A sad day for Sunbeam boys as CPFSA removes wards
The exercise represents, in part at the moment, the completion of a Supreme Court order sought by the Child Protection and Family Services Agency (CPFSA) to have the boys relocated to another care facility after it reported systemic abuse at the Sunbeam Children’s Home located here in the greater Old Harbour region.
The management of the all-boys children’s home is vehemently contesting those claims by the CPFSA, while calling the actions of the state agency to be lacking due process.
In January, after the CPFSA served Sunbeam notice revoking its license, the matter was placed before the St Catherine Parish Court in Spanish Town where a judge granted the home a stay of removal.
This was a minor victory for the operators of Sunbeam, but it was not for long as lawyers representing the CPFSA went to the higher court and got their desired wish granted.
And so March 7, 2024 will go down as an unforgettable day for the 48-year-old institution and the boys, many of whom have called this facility their home for the majority of their young lives.
No tears were observed but the atmosphere was palpable at best during an ordeal that lasted for roughly three hours.

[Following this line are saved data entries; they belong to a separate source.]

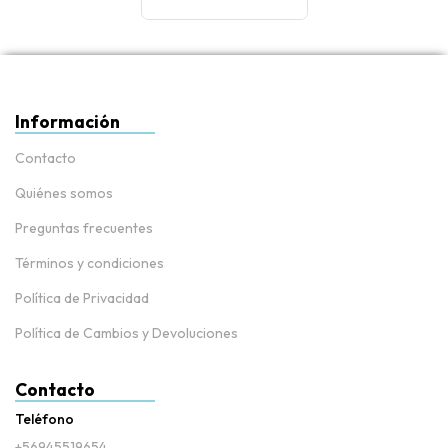
Información
Contacto
Quiénes somos
Preguntas frecuentes
Términos y condiciones
Política de Privacidad
Política de Cambios y Devoluciones
Contacto
Teléfono
+56945519654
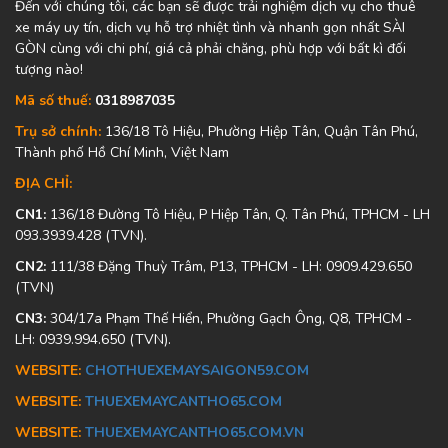
Đến với chúng tôi, các bạn sẽ được trải nghiệm dịch vụ cho thuê
xe máy uy tín, dịch vụ hỗ trợ nhiệt tình và nhanh gọn nhất SÀI
GÒN cùng với chi phí, giá cả phải chăng, phù hợp với bất kì đối
tượng nào!
Mã số thuế:
0318987035
Trụ sở chính:
136/18 Tô Hiệu, Phường Hiệp Tân, Quận Tân Phú,
Thành phố Hồ Chí Minh, Việt Nam
ĐỊA CHỈ:
CN1:
136/18 Đường Tô Hiệu, P Hiệp Tân, Q. Tân Phú, TPHCM - LH
093.3939.428 (TVN).
CN2:
111/38 Đặng Thuỳ Trâm, P13, TPHCM - LH: 0909.429.650
(TVN)
CN3:
304/17a Phạm Thế Hiển, Phường Gạch Ông, Q8, TPHCM -
LH: 0939.994.650 (TVN).
WEBSITE:
CHOTHUEXEMAYSAIGON59.COM
WEBSITE:
THUEXEMAYCANTHO65.COM
WEBSITE:
THUEXEMAYCANTHO65.COM.VN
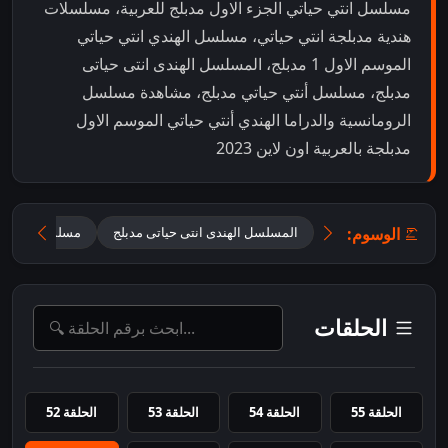
مسلسل انتي حياتي الجزء الاول مدبلج للعربية، مسلسلات
هندية مدبلجة انتي حياتي، مسلسل الهندي انتي حياتي
الموسم الاول 1 مدبلج، المسلسل الهندى انتى حياتى
مدبلج، مسلسل أنتي حياتي مدبلج، مشاهدة مسلسل
الرومانسية والدراما الهندي أنتي حياتي الموسم الاول
مدبلجة بالعربية اون لاين 2023
الوسوم:
المسلسل الهندى انتى حياتى مدبلج
مسلسل أنتي حي
الحلقات
الحلقة 55
الحلقة 54
الحلقة 53
الحلقة 52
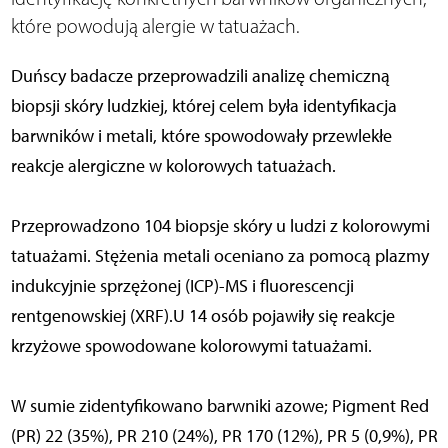
które powodują alergie w tatuażach.
Duńscy badacze przeprowadzili analizę chemiczną
biopsji skóry ludzkiej, której celem była identyfikacja
barwników i metali, które spowodowały przewlekłe
reakcje alergiczne w kolorowych tatuażach.
Przeprowadzono 104 biopsje skóry u ludzi z kolorowymi
tatuażami. Stężenia metali oceniano za pomocą plazmy
indukcyjnie sprzężonej (ICP)-MS i fluorescencji
rentgenowskiej (XRF).U 14 osób pojawiły się reakcje
krzyżowe spowodowane kolorowymi tatuażami.
W sumie zidentyfikowano barwniki azowe; Pigment Red
(PR) 22 (35%), PR 210 (24%), PR 170 (12%), PR 5 (0,9%), PR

That they are minors also meant the media could not engage them either.
A CPFSA official who did not want to speak on record, said all efforts were taken into consideration to reduce the psychological impact on the boys being removed, meaning they were sensitized leading up to this day.
All 36 boys from Sunbeam will now be housed at the Stony Hill Boys Home in Kingston, said Randy Finnikin, chairman of Sunbeam.
Speaking to Old Harbour News after the boys departed the compound Finnikin argued that they will continue to fight in the court to protect its reputation while imputing that the CPFSA’s approach is heavy handed and possibly sinister.
“We received that [Supreme Court] notice last Friday requiring a response from us to the court by Monday (of this week) and for us to attend to the Supreme Court on Thursday of the same week. We didn’t obviously have the resources to mobilise a legal team to respond to that filing adequately; which we attempted. We were unable to meet those deadlines,” he said.
“They beat us at the game. We were told to show up at the Supreme Court at 2:30 pm; on our way to the Supreme Court we got a call to say oops it’s not a physical meeting it is a Zoom meeting. Our team is now scattered all over the countryside… unfortunately our lawyer fell off the Zoom call [and] that didn’t stop the judge from proceeding.
“We will appeal. We have engaged a strengthened legal team to make that submission. In the first instance we got this notice yesterday at about three o’clock in the afternoon that they are coming today by 10:00 am.
“So all of that you’ve seen here is an overnight preparation on our part to ensure that the boys were engaged, calm down, prepared because we believe that every day with these boys is our best days with them.
“They have removed them now but we hope that our training, our modeling before them will have prepared them for life after Sunbeam wherever that is and if it is the Lord’s will that they be returned to us.”
What is even more baffling to the Sunbeam management, the chairman argued further, is that the CPFSA opted to punish without conducting a thorough investigation or sought to implement a remedial programme which would normally be their first approach.
He added: “We went to court twice and the judge looked at the case and wouldn’t side with the CPFSA because the judge wasn’t convince that what they wanted was in the best interest of the boys and the judge said ‘listen get that done and come back to me and prove to me’ such and such.
“We went to the next court date, it was differed to the 11th [February] but they circumvented that. While we were preparing to go to the lower court they circumvented, pull a fast one on us and this is the result of it. But I’m hoping that good sense will prevail.”
Old Harbour News sought a comment from the CPFSA but was advised to submit our questions. We have done so and now await a formal response for publishing.